Italian government told to dignify the living conditions of the country’s segregated Roma community in Giugliano
By Rebecca Sonzogni
Last week, the European Courts of Human Rights forced the Italian government to guarantee suitable accommodation for the Roma people who were evicted from the municipality of Giugliano (Naples) in early May.
The European Court condemned the official ordinance that led to the removal of around 450 Roma people from the Via del Viaticale settlement for public health and safety reasons.
Associazione 21 Luglio, an NGO that supports groups suffering segregation and discrimination, asked for “measures aimed at offering adequate and dignified housing solutions for all people, guaranteeing them access to basic services”.

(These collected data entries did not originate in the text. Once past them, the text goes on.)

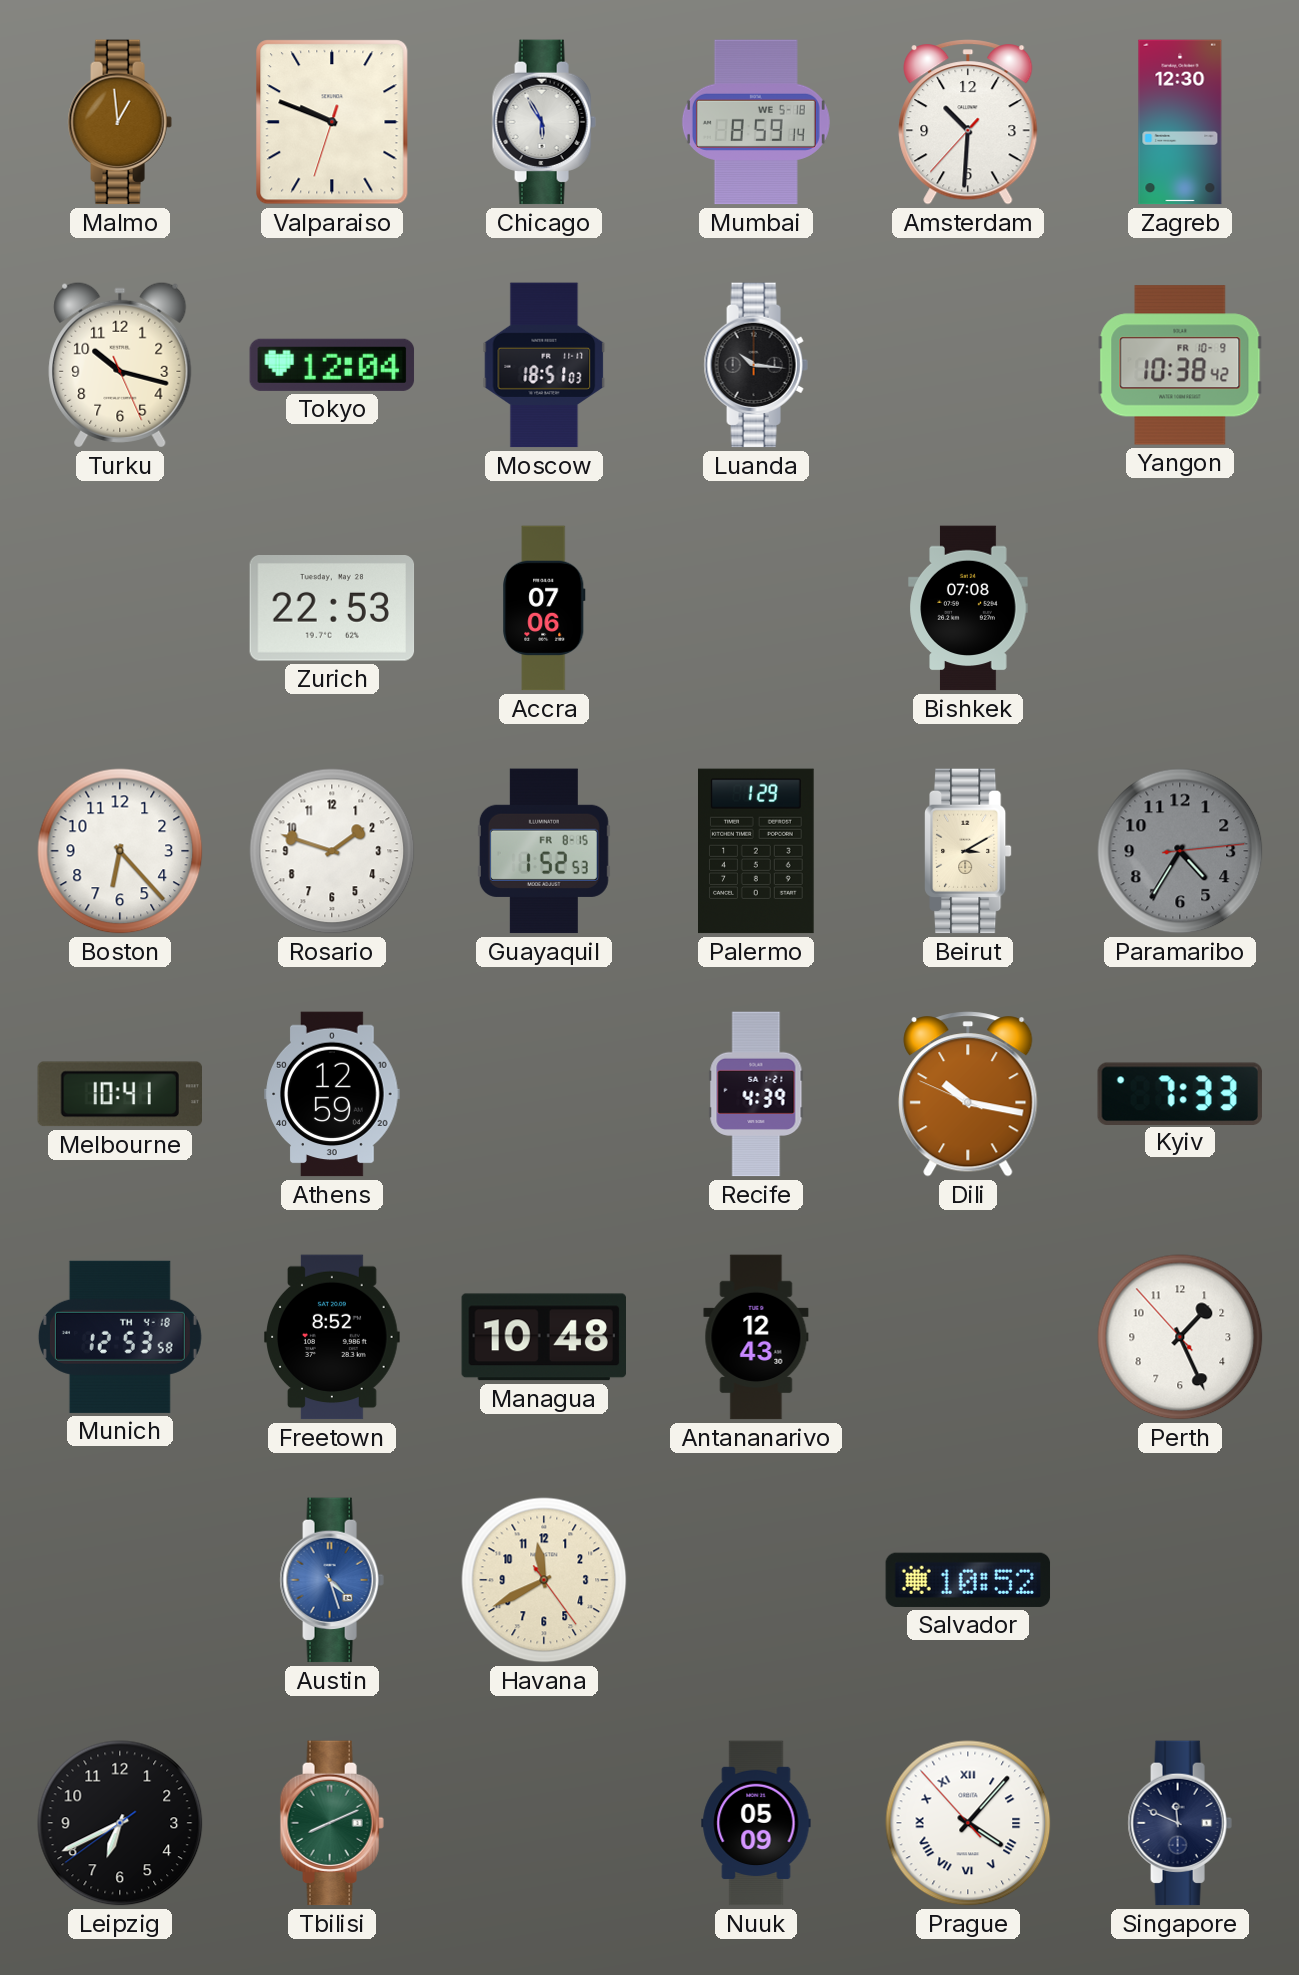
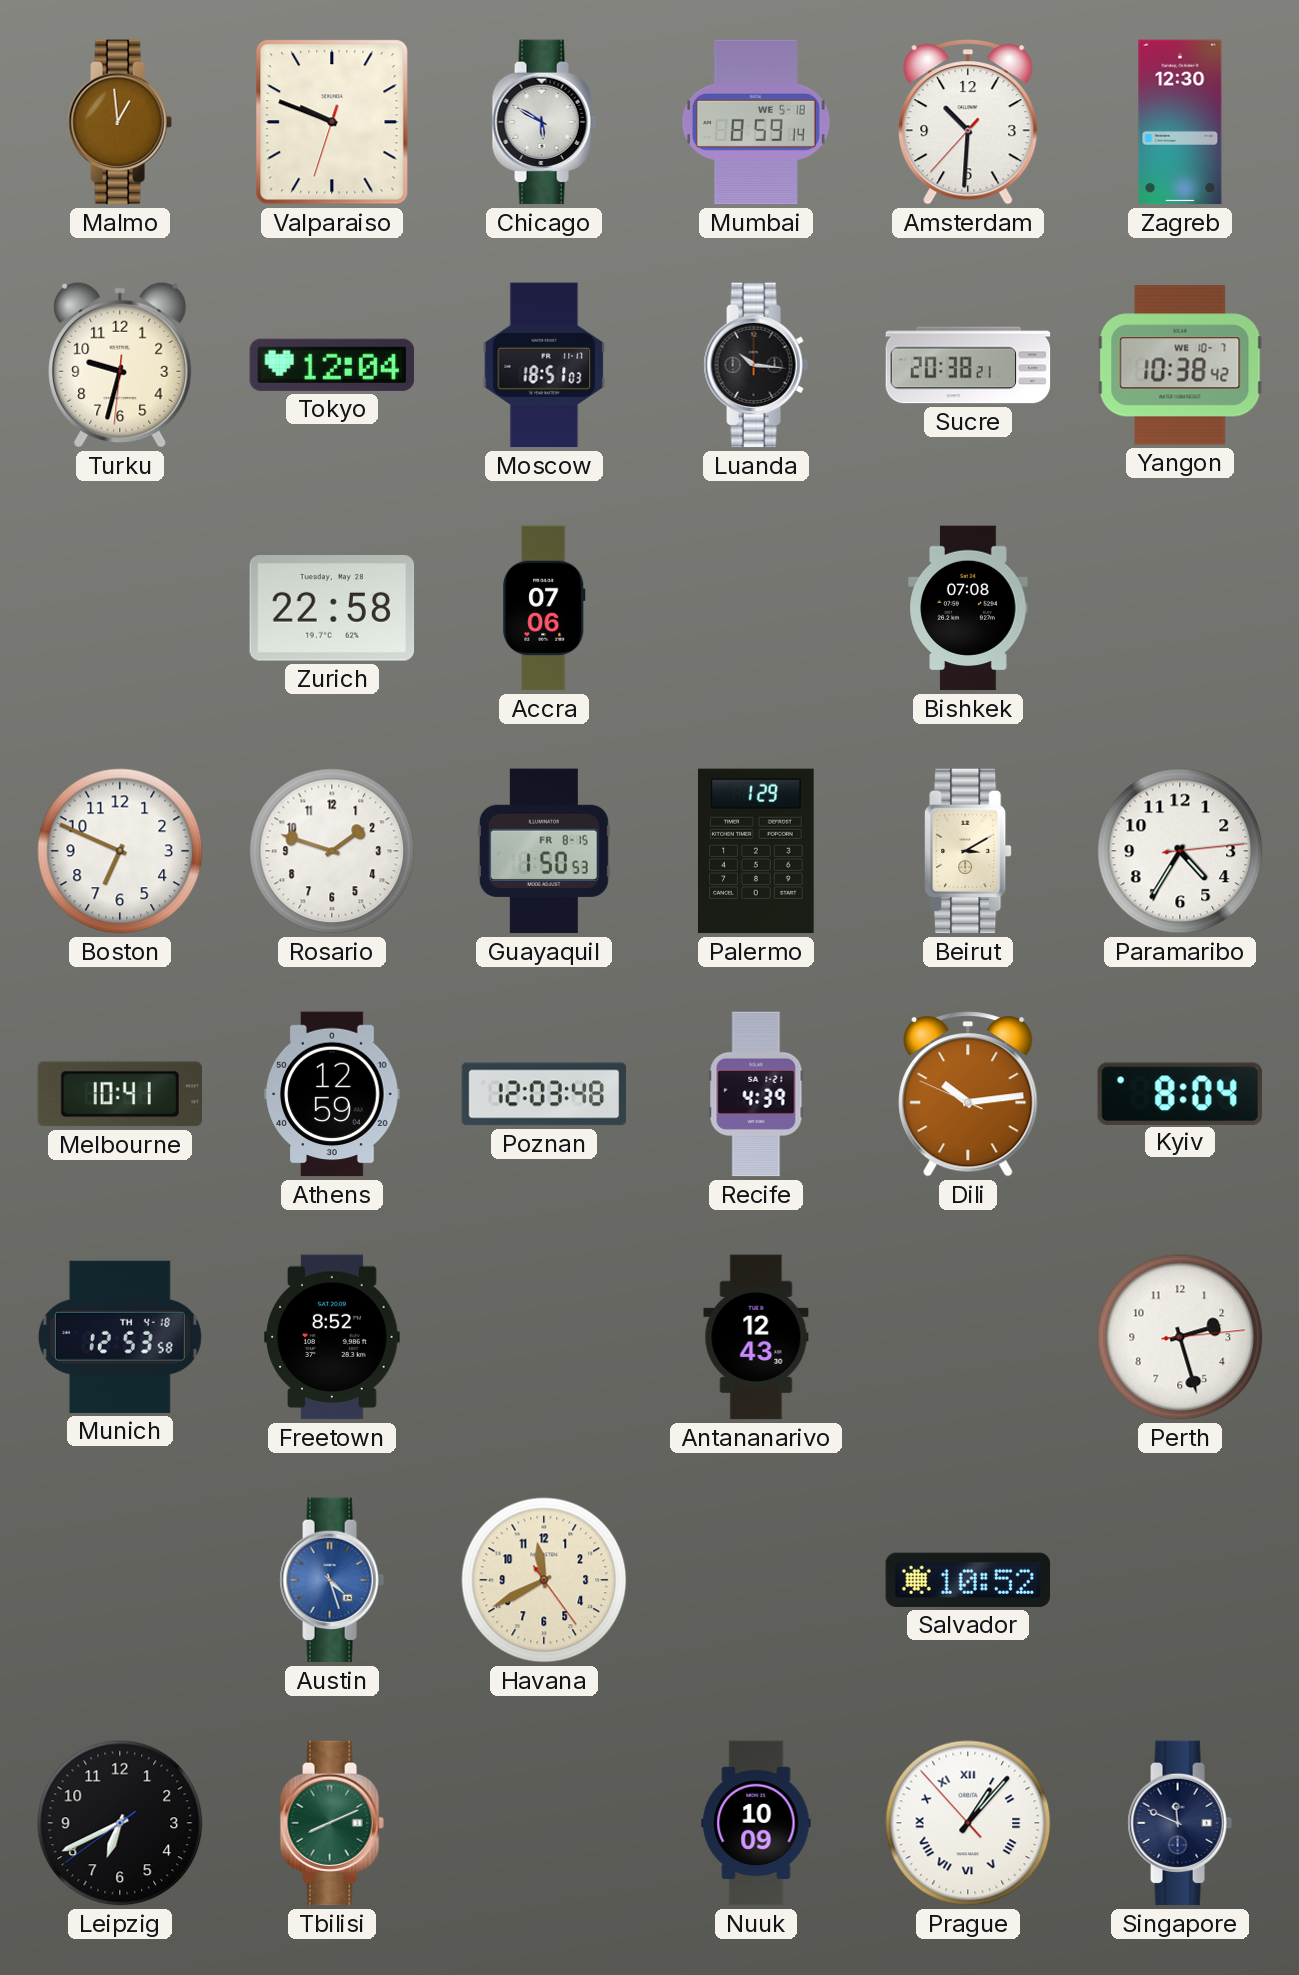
Chicago: 5:55 -> 5:50
Turku: 10:17 -> 9:32
Sucre: none -> 20:38
Yangon date: FR 10-9 -> WE 10-7
Zurich: 22:53 -> 22:58
Boston: 6:23 -> 6:49
Guayaquil: 1:52 -> 1:50
Paramaribo dial: grey -> white
Poznan: none -> 12:03
Dili: 10:16 -> 10:13
Kyiv: 7:33 -> 8:04
Managua: 10:48 -> none
Perth: 1:25 -> 2:27
Nuuk: 05:09 -> 10:09
Prague: 4:06 -> 1:06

However, the evicted Roma community is still living in an abandoned campsite in a nearby industrial area without access to electricity, clean water or sanitation.
“Since the current land is private and not safe, a new eviction will be done as soon as possible,” said Paola Nugnes, a municipal councillor and national senator representing the populist Five Star Movement. “It will take an indefinite time to find new accommodation for these people.”
But the European Courts of Human Rights has recognised the right to family unity and the need to provide support to Roma families.
“The Italian government must absolutely intervene; human rights have been violated,” said another Giugliano municipal councillor, Nicola Palma. “The government has to give adequate housing to the Roma community; they are citizens of Giugliano too.”
According to several testimonies, Roma people were verbally threatened that their residency rights would be cancelled and their children taken into state care if they did not leave the Giugliano area.
Around 50 children aged up to and under six are among those who have been evicted, along with a dozen pregnant women, while 105 children have been forced to interrupt their compulsory school attendance.
Activists say Roma people in Giugliano have faced eviction, blackmail and fear over the past 30 years.
Speaking to European Interest, Carlo Stasolla from Associazione 21 Luglio said: “Europe has lit a lighthouse that illuminates the whole of Italy and which we all have a duty to keep on: the lighthouse of anti-discrimination and of equal rights.”